Ortega went to the driver’s side of the Corolla, where Sanchez was seated. He put the gun through the open window to Sanchez’s head, then reached inside and ran his hand around Sanchez’s waist. He ordered Sanchez out of the car on threat of killing him. Sanchez exited the vehicle and ran to the doorway of the restaurant. He saw Nolasco trying to exit the vehicle, but the other man from the 4-Runner told him not to get out and pushed him back inside the Corolla. That man told Pleitez, then seated on the right side of the rear seat, to move behind the driver’s seat. The man then got into the seat Pleitez had just vacated. Ortega got into the driver’s seat of the Corolla and drove off. The 4-Runner followed, driven by the third person who had remained in that vehicle.

Sanchez asked someone at the restaurant to call the police, then flagged down a cab, which took him to his home. He placed the $4,500 he was carrying inside the residence, then went to a police station to report the carjacking. He did not then tell police how he happened to be at the location where the carjacking occurred.
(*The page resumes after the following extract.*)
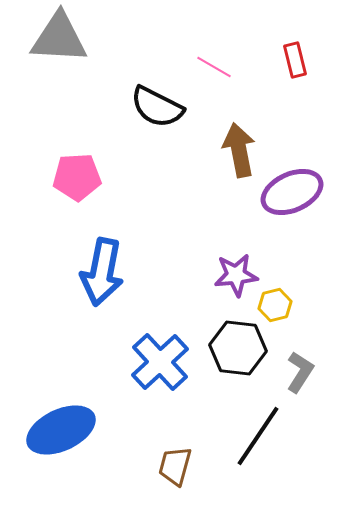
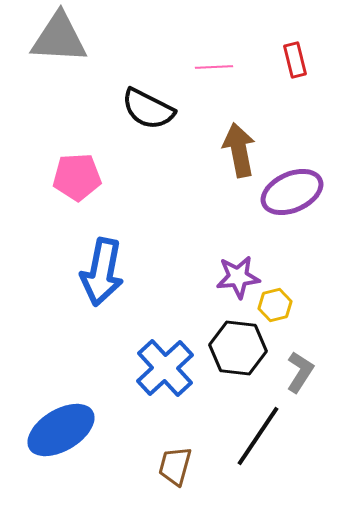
pink line: rotated 33 degrees counterclockwise
black semicircle: moved 9 px left, 2 px down
purple star: moved 2 px right, 2 px down
blue cross: moved 5 px right, 6 px down
blue ellipse: rotated 6 degrees counterclockwise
Later that afternoon, a Los Angeles City employee, stopped at a traffic light, heard two gunshots, and on moving forward when the light changed, saw a body in the roadway. The body was later identified as that of Nolasco. Later that evening, a man in an apartment noticed a white Lincoln parked along a freeway offramp. The interior light was on, and the man saw a person slumped over with his wrists apparently tied behind his back. Shortly after that, he heard a gunshot, and the Lincoln drove off. Pleitez’s body was found in a lot by the offramp the next day. His hands were tied behind his back; he had been shot in the head at close range. Ortega’s fingerprint was found inside the recovered Corolla.
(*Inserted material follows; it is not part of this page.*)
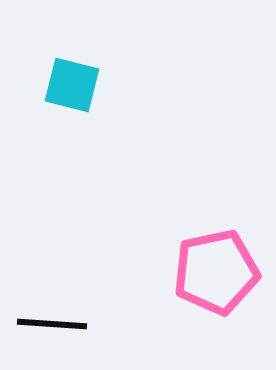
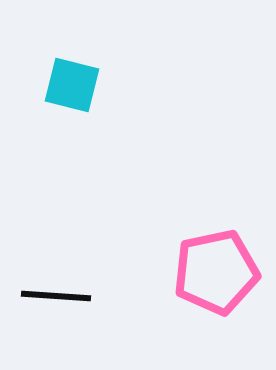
black line: moved 4 px right, 28 px up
Ortega was taken into custody for the murders in November 2001. At trial, the prosecution introduced evidence, via a gang expert, that Ortega was a member of the Lincoln Heights gang, which was heavily involved in selling narcotics.

While in jail Ortega was visited by his sister, Patricia Ortega. Their visits were secretly tape recorded. Apparently suspecting as much, they spoke in “Pig Latin,” both in English and Spanish. In one exchange, Patricia warned Ortega not to say anything about driving the car, and Ortega replied, “I already told them that,” but also said he told police that he was high. They also spoke of Patricia sneaking something into the jail for Ortega in a balloon.
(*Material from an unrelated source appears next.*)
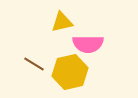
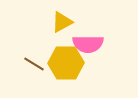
yellow triangle: rotated 15 degrees counterclockwise
yellow hexagon: moved 4 px left, 9 px up; rotated 12 degrees clockwise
By information, Ortega was charged with two counts of first degree murder (§ 187, subd. (a), counts 1 & 2), three counts of carjacking (§ 215, subd. (a), counts 3-5), and two counts of kidnapping (§ 207, subd. (a), counts 6 & 7). As to count 1, the information alleged the special circumstance allegations of multiple murder (§ 190.2, subd. (a)(3)) and that the murder was committed in the commission of carjacking and kidnapping (§ 190.2, subd. (a)(17)). As to count 2, the information alleged the special circumstance allegations of multiple murder (§ 190.2, subd. (a)(3)) and that the murder was committed in the commission of kidnapping (§ 190.2, subd. (a)(17)). Also, numerous enhancements were charged. Following trial, a jury convicted Ortega on all counts. As to the murder counts, the jury found true the special circumstance allegations, that a principal personally and intentionally discharged a firearm which caused the victims’ deaths (§ 12022.53, subds. (b)-(d), (e)(1)), and that the murders were committed for the benefit of and in association with a criminal street gang (§ 186.22, subd. (b)(1)). The jury also found true firearm and criminal street gang allegations as to the carjacking and kidnapping counts. Ortega was sentenced to an overall term of life without the possibility of parole plus 165 years.

In his direct appeal, this court modified Ortega’s sentence by striking the gang enhancements (§ 186.22, subd. (b)), and by ordering that the abstract of judgment be amended to reflect imposition of the middle term (rather than the upper term) for the kidnapping and carjacking counts. In all other respects, this court affirmed the judgment.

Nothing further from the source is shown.